┌─ Exercise materials

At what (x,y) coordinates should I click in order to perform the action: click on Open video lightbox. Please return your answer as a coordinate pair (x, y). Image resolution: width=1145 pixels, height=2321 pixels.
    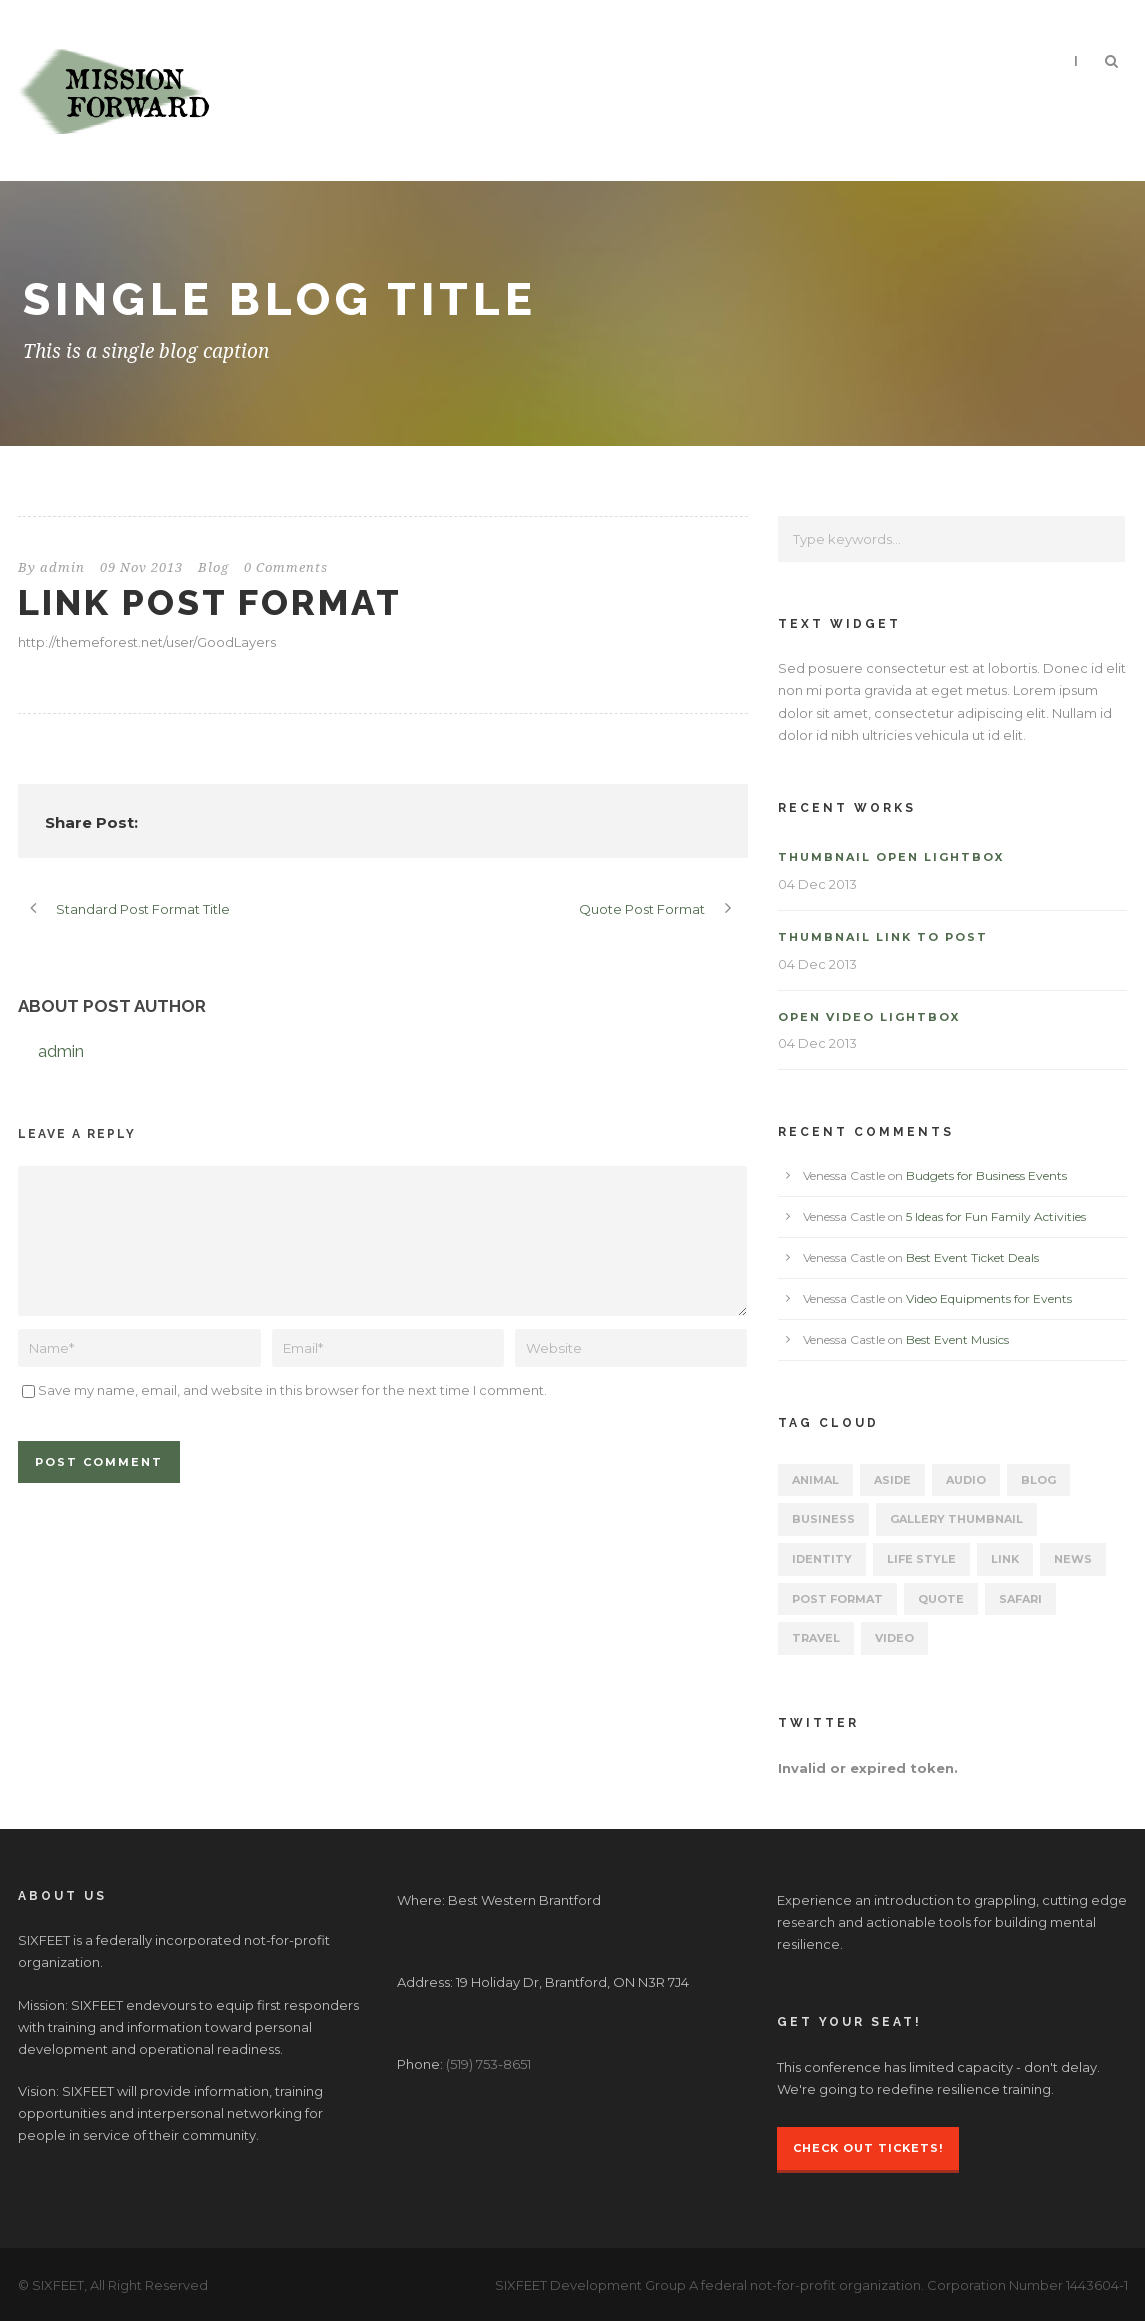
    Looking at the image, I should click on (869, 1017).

└─
┌─ Exercise materials

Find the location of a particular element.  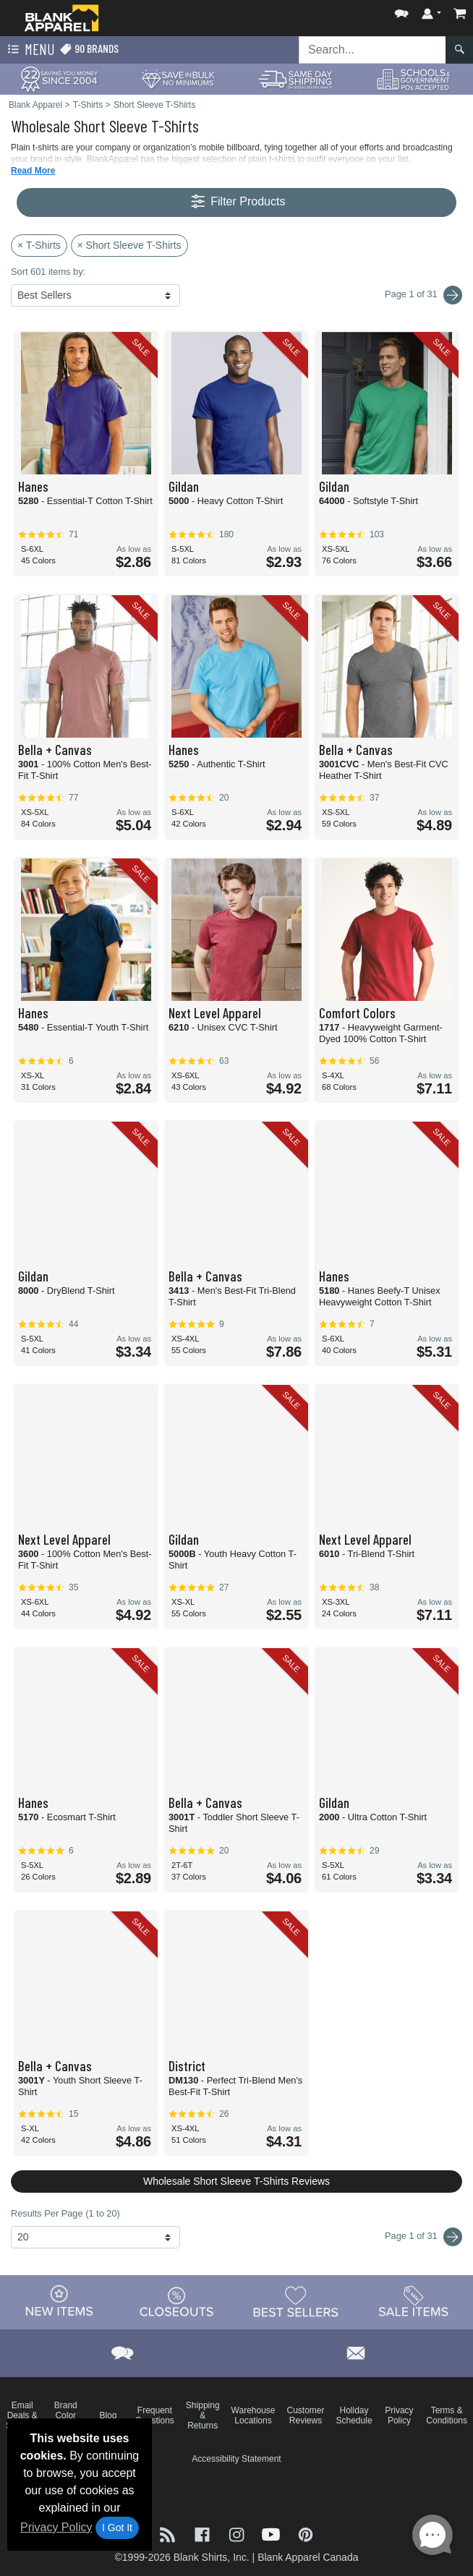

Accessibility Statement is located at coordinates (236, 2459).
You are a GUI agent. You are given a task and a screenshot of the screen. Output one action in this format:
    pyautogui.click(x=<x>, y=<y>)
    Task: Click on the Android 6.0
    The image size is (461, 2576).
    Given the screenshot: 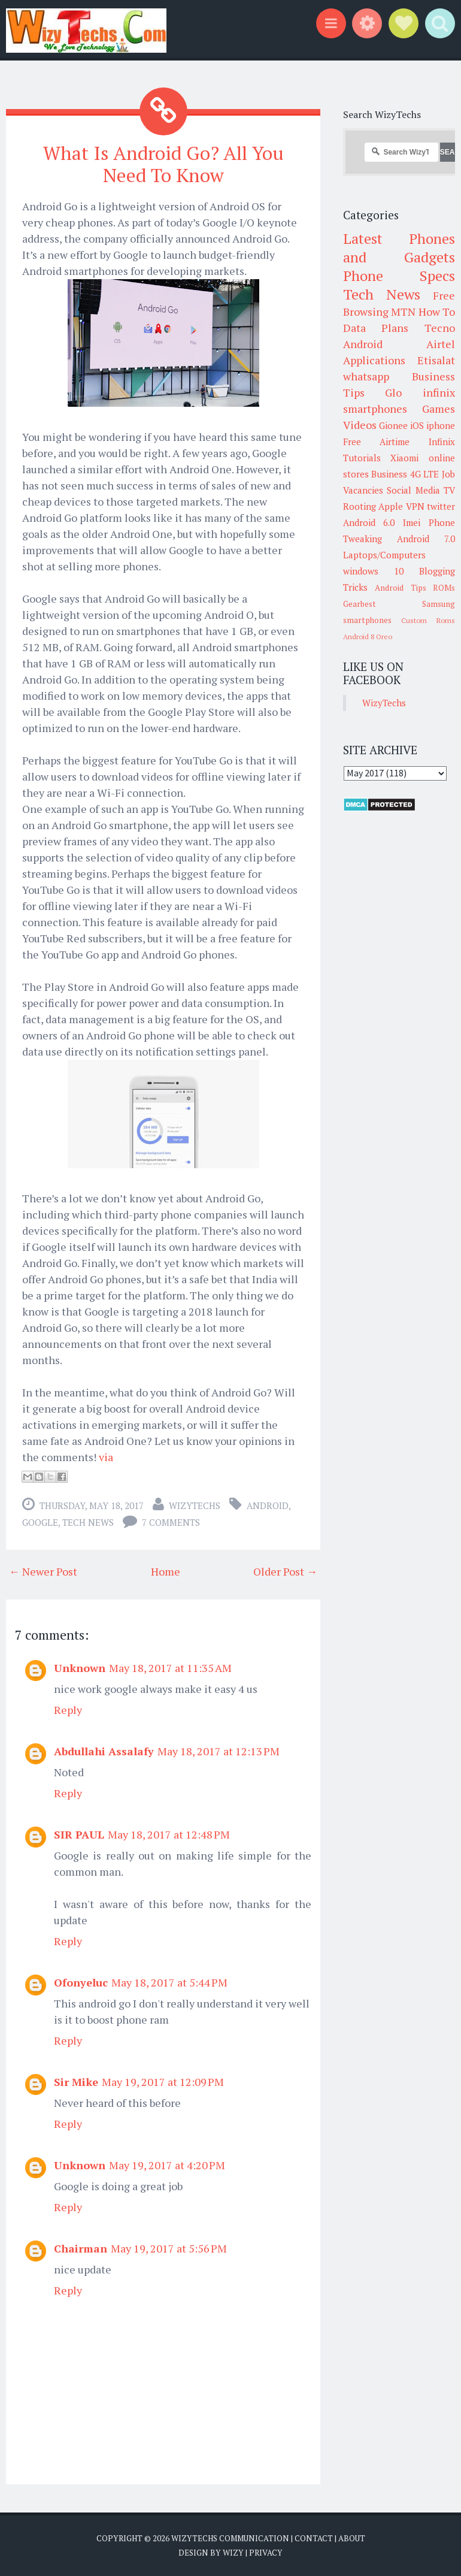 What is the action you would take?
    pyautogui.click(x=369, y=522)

└─

Required action: Copy exactly the part of the material above that opens with the line containing "Find the location of a particular element." and closes with the line containing "pyautogui.click(x=<x>, y=<y>)", ends included. Drop the images.

Your response:
Find the location of a particular element.  

Accessibility Statement is located at coordinates (236, 2459).
You are a GUI agent. You are given a task and a screenshot of the screen. Output one action in this format:
    pyautogui.click(x=<x>, y=<y>)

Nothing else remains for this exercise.